Marco Rossi

Personal information
- Date of birth: 30 September 1987 (age 38)
- Place of birth: Parma, Italy
- Height: 1.88 m (6 ft 2 in)
- Position: Centre back

Team information
- Current team: Akragas

Youth career
- Parma

Senior career*
- Years: Team / Apps / (Gls)
- 2005–2011: Parma / 49 / (2)
- 2007: → Modena (loan) / 18 / (0)
- 2009–2010: → Sampdoria (loan) / 20 / (1)
- 2010–2011: → Bari (loan) / 30 / (0)
- 2011–2012: Cesena / 21 / (0)
- 2014–2016: Perugia / 36 / (0)
- 2015: → Varese (loan) / 13 / (0)
- 2016–2018: Wellington Phoenix / 39 / (0)
- 2018–2019: Robur Siena / 27 / (1)
- 2019–2021: Reggina / 35 / (0)
- 2021–2022: Seregno / 27 / (1)
- 2022–2023: Brindisi / 2 / (0)
- 2023–: Akragas / 0 / (0)

International career
- 2004–2005: Italy U17 / 4 / (0)
- 2005–2006: Italy U19 / 8 / (0)
- 2005–2007: Italy U20 / 3 / (0)
- 2007: Italy U21 / 3 / (0)

= Marco Rossi (footballer, born 1987) =

Italian footballer

Marco Rossi (/it/; born 30 September 1987) is an Italian footballer who plays as a defender for Serie D club Akragas.

==Club career==
In July 2009, Parma exchanged Rossi with Antonio Mirante of Sampdoria, signing a season-long loan. On 24 June 2011, he was signed by Cesena in a co-ownership deal for €2 million after he spent a year with Bari.
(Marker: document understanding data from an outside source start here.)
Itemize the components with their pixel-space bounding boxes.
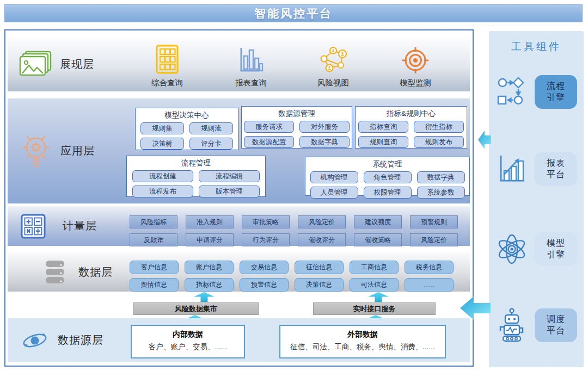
bar-chart-icon <box>238 44 264 74</box>
data-item: 决策信息 <box>295 278 344 292</box>
presentation-item-risk-view: 风险视图 <box>301 44 366 88</box>
data-layer-label: 数据层 <box>78 265 113 280</box>
measurement-item: 审批策略 <box>242 215 290 228</box>
internal-data-box: 内部数据 客户、账户、交易、...... <box>131 325 245 358</box>
presentation-item-label: 报表查询 <box>235 78 267 88</box>
sidebar-title: 工具组件 <box>489 40 584 54</box>
realtime-interface-service-label: 实时接口服务 <box>353 304 396 314</box>
measurement-items-grid: 风险指标 准入规则 审批策略 风险定价 建议额度 预警规则 反欺诈 申请评分 行… <box>130 215 458 246</box>
app-item: 流程发布 <box>132 186 193 197</box>
database-icon <box>44 258 66 286</box>
flowchart-icon <box>489 76 535 108</box>
app-group-model-decision-center: 模型决策中心 规则集 规则流 决策树 评分卡 <box>135 108 238 150</box>
app-item: 流程创建 <box>132 170 193 182</box>
app-item: 评分卡 <box>189 138 233 150</box>
presentation-item-label: 风险视图 <box>317 78 349 88</box>
measurement-item: 催收评分 <box>298 233 346 246</box>
presentation-item-report-query: 报表查询 <box>218 44 284 88</box>
platform-title: 智能风控平台 <box>254 6 333 21</box>
platform-title-banner: 智能风控平台 <box>4 4 583 22</box>
presentation-item-label: 模型监测 <box>400 78 431 88</box>
tool-label-line: 报表 <box>547 158 565 169</box>
presentation-item-label: 综合查询 <box>151 78 183 88</box>
app-item: 规则流 <box>189 122 233 134</box>
measurement-item: 申请评分 <box>186 233 234 246</box>
presentation-layer-head: 展现层 <box>19 37 94 91</box>
measurement-layer-label: 计量层 <box>63 219 97 233</box>
report-chart-icon <box>489 153 535 185</box>
galaxy-icon <box>21 327 48 354</box>
app-item: 版本管理 <box>199 186 260 197</box>
tool-button-model-engine: 模型 引擎 <box>535 232 577 266</box>
app-item: 规则查询 <box>358 136 408 148</box>
measurement-item: 风险定价 <box>298 215 346 228</box>
data-item: ...... <box>405 278 454 292</box>
app-item: 规则集 <box>140 122 184 134</box>
measurement-layer-head: 计量层 <box>21 206 97 246</box>
main-architecture-panel: 展现层 综合查 <box>4 29 474 367</box>
measurement-item: 风险指标 <box>130 215 177 228</box>
measurement-item: 催收策略 <box>354 233 402 246</box>
tool-label-line: 模型 <box>547 238 565 249</box>
data-item: 客户信息 <box>130 261 179 274</box>
data-items-grid: 客户信息 账户信息 交易信息 征信信息 工商信息 税务信息 舆情信息 指标信息 … <box>130 261 454 292</box>
left-arrow-icon <box>478 131 491 149</box>
tool-button-scheduling-platform: 调度 平台 <box>535 308 577 342</box>
app-item: 系统参数 <box>417 187 465 199</box>
measurement-item: 建议额度 <box>354 215 402 228</box>
data-item: 预警信息 <box>240 278 289 292</box>
app-item: 流程编辑 <box>199 170 260 182</box>
data-item: 账户信息 <box>185 261 234 274</box>
app-item: 对外服务 <box>299 121 350 133</box>
risk-data-mart-bar: 风险数据集市 <box>133 302 259 315</box>
presentation-layer-label: 展现层 <box>60 57 94 72</box>
data-item: 征信信息 <box>295 261 344 274</box>
external-data-desc: 征信、司法、工商、税务、舆情、消费、...... <box>280 342 445 352</box>
app-item: 人员管理 <box>310 187 358 199</box>
app-item: 权限管理 <box>364 187 412 199</box>
application-layer-label: 应用层 <box>60 144 95 158</box>
application-layer-band: 应用层 模型决策中心 规则集 规则流 决策树 评分卡 数据源管理 服务请求 对外… <box>8 98 470 203</box>
app-group-title: 系统管理 <box>305 159 469 169</box>
tool-button-report-platform: 报表 平台 <box>535 152 577 186</box>
up-arrow-icon <box>366 292 390 302</box>
app-item: 机构管理 <box>310 171 358 183</box>
app-group-title: 模型决策中心 <box>136 110 238 120</box>
data-item: 司法信息 <box>350 278 399 292</box>
tool-button-process-engine: 流程 引擎 <box>535 75 577 109</box>
app-group-title: 数据源管理 <box>242 109 352 119</box>
tool-label-line: 流程 <box>547 81 565 92</box>
app-group-system-mgmt: 系统管理 机构管理 角色管理 数据字典 人员管理 权限管理 系统参数 <box>305 157 470 196</box>
lightbulb-gear-icon <box>20 131 52 172</box>
app-item: 数据源配置 <box>244 136 294 148</box>
measurement-item: 行为评分 <box>242 233 290 246</box>
tool-process-engine: 流程 引擎 <box>489 75 584 109</box>
app-item: 规则发布 <box>414 136 464 148</box>
tool-components-sidebar: 工具组件 流程 <box>489 31 584 367</box>
presentation-item-combined-query: 综合查询 <box>134 44 200 88</box>
data-item: 指标信息 <box>185 278 234 292</box>
realtime-interface-service-bar: 实时接口服务 <box>313 302 436 315</box>
data-item: 税务信息 <box>405 261 454 274</box>
app-group-datasource-mgmt: 数据源管理 服务请求 对外服务 数据源配置 数据字典 <box>241 106 352 149</box>
data-layer-head: 数据层 <box>44 252 113 292</box>
measurement-item: 预警规则 <box>410 215 458 228</box>
app-item: 角色管理 <box>364 171 412 183</box>
tool-label-line: 平台 <box>547 169 565 181</box>
app-item: 决策树 <box>140 138 184 150</box>
internal-data-desc: 客户、账户、交易、...... <box>132 342 244 352</box>
app-group-title: 指标&规则中心 <box>356 109 467 119</box>
tool-scheduling-platform: 调度 平台 <box>489 307 584 343</box>
app-group-title: 流程管理 <box>127 158 265 168</box>
calculator-icon <box>21 214 46 239</box>
risk-data-mart-label: 风险数据集市 <box>175 304 217 314</box>
external-data-box: 外部数据 征信、司法、工商、税务、舆情、消费、...... <box>279 325 446 358</box>
app-item: 数据字典 <box>299 136 350 148</box>
application-layer-head: 应用层 <box>20 98 95 203</box>
data-item: 工商信息 <box>350 261 399 274</box>
app-item: 服务请求 <box>244 121 294 133</box>
tool-label-line: 平台 <box>547 325 565 337</box>
left-arrow-icon <box>460 296 491 320</box>
target-icon <box>402 44 429 74</box>
internal-data-title: 内部数据 <box>132 330 244 339</box>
After the deal, Alberto Galuppo returned to Parma in July 2011 for €1 million.

In June 2012 the co-ownership was renewed. However, due to Rossi's involvement in the 2011 Italian football scandal, Parma gave up the remaining 50% registration rights for free. Rossi was banned for one year and eight months, thus Cesena terminated his contract.

On 31 March 2014, Rossi was signed by Perugia. In January 2015, he was signed by Varese in a temporary deal.

On 9 August 2016, it was announced that Rossi signed for the A-League club Wellington Phoenix. After playing for the Phoenix for two seasons for 38 games including 37 starts, Rossi left the club at the end of his contract.

In July 2018, Rossi moved to Robur Siena in Serie C.

On 16 July 2019, he signed with Reggina.

ON 31 August 2021, he was transferred to Seregno.